You must then resend the entire submission with the errors corrected. Home Human Companies - human medicinal products Marketing authorisation application Mutual recognition and Decentralised procedure Search within English part of Medicines Evaluation Board Search Marketing authorisation application via the Mutual recognition and Decentralised procedure The Mutual recognition and Decentralised procedures are European authorisation procedures based on the principle of recognition of the assessment by the Reference Member State RMS.
It should be one of: The application process takes up to 90 days, excluding time taken to provide further information or data required. You will not be charged if your submission is rejected for technical reasons. After opening the planning tool, you can select a time slot of your choice; a digital form will appear.
An expedited process may be available if you only want to add Iceland, Malta or Cyprus and your product has already been licensed through mutual recognition with UK as RMS. The RMS's assessment report forms the basis for requesting the other Member States' mutual recognition of the slots safari authorisation including the Summary of Product Characteristics SmPCpackage leaflet and labelling textunless they have objections on the grounds of a potentially serious risk to public health.
The MEB will inform you within three weeks following submission, whether the time slot mhra dcp slot request assigned or not.

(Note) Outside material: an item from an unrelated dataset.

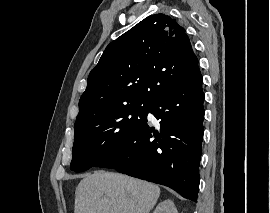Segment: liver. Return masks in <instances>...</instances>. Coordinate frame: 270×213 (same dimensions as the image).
Instances as JSON below:
<instances>
[{"mask_svg": "<svg viewBox=\"0 0 270 213\" xmlns=\"http://www.w3.org/2000/svg\"><path fill=\"white\" fill-rule=\"evenodd\" d=\"M159 196L160 188L154 184L98 171L76 187L74 213H149Z\"/></svg>", "mask_w": 270, "mask_h": 213, "instance_id": "1", "label": "liver"}]
</instances>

For more information about fast tracking your marketing authorisation email RIS. Fast track your marketing authorisation Applications can be fast tracked if there is compelling evidence to show that the product would provide a major breakthrough in the treatment of certain conditions.

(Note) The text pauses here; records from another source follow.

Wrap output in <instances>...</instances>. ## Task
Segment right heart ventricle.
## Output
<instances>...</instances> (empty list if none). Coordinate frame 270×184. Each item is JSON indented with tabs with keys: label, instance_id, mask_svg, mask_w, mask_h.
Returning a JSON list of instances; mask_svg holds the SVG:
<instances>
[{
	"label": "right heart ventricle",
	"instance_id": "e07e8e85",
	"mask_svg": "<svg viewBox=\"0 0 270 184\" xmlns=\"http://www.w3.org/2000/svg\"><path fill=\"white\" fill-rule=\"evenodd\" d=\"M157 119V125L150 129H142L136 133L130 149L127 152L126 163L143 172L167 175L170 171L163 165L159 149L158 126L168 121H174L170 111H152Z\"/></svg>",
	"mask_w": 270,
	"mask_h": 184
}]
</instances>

On the th day of the assessment procedure, the RMS circulates another draft assessment report on the basis of the answers given by the company to the questions posed by the RMS and other Concerned Member States CMSincluding comments on the SmPC, package leaflet and labelling texts. Centralised licences are granted by the EMA.

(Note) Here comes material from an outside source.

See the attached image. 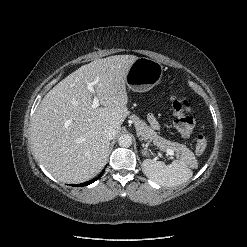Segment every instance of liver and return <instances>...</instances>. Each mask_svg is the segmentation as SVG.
Returning a JSON list of instances; mask_svg holds the SVG:
<instances>
[{"instance_id": "liver-1", "label": "liver", "mask_w": 247, "mask_h": 247, "mask_svg": "<svg viewBox=\"0 0 247 247\" xmlns=\"http://www.w3.org/2000/svg\"><path fill=\"white\" fill-rule=\"evenodd\" d=\"M134 55L96 59L54 86L37 107L31 123L35 157L57 180L81 183L104 167L109 140L105 128L116 133L129 115L126 76ZM94 85L95 95L87 89ZM93 95L102 107L93 108Z\"/></svg>"}]
</instances>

Withdrawing an application is only possible when this is done in all Member States involved. We can accept applications at any time. For full details see MHRA fees.
Withdrawing an application in the RMS is not possible. If agreement is not reached, this procedure will be referred to the CHMP. Types of application legal basis You must include the appropriate legal basis for your application when you apply to MHRA for a marketing authorisation: We will normally reply within 24 hours to confirm your booking and issue your product licence PL number and DCP number.
The principle is that the countries you wish to add recognise the national licence s already granted.
If you have any questions about the legal basis for your submission you should email RIS. We do, however, have a mailing list and companies can sign up to receive information through email when the MPA has available slots due to e.
If the application is approved, MHRA and each CMS will issue a national licence for the product within 30 days of the approval being granted. This is in order to agree upon the necessary steps e. If an application is withdrawn in one or more Concerned Member States during the Mutual recognition procedure as a consequence of a potential serious risk to public health, it is always discussed in the CMDh via the days procedure.
The process for repeat use is identical to the first mutual recognition procedure.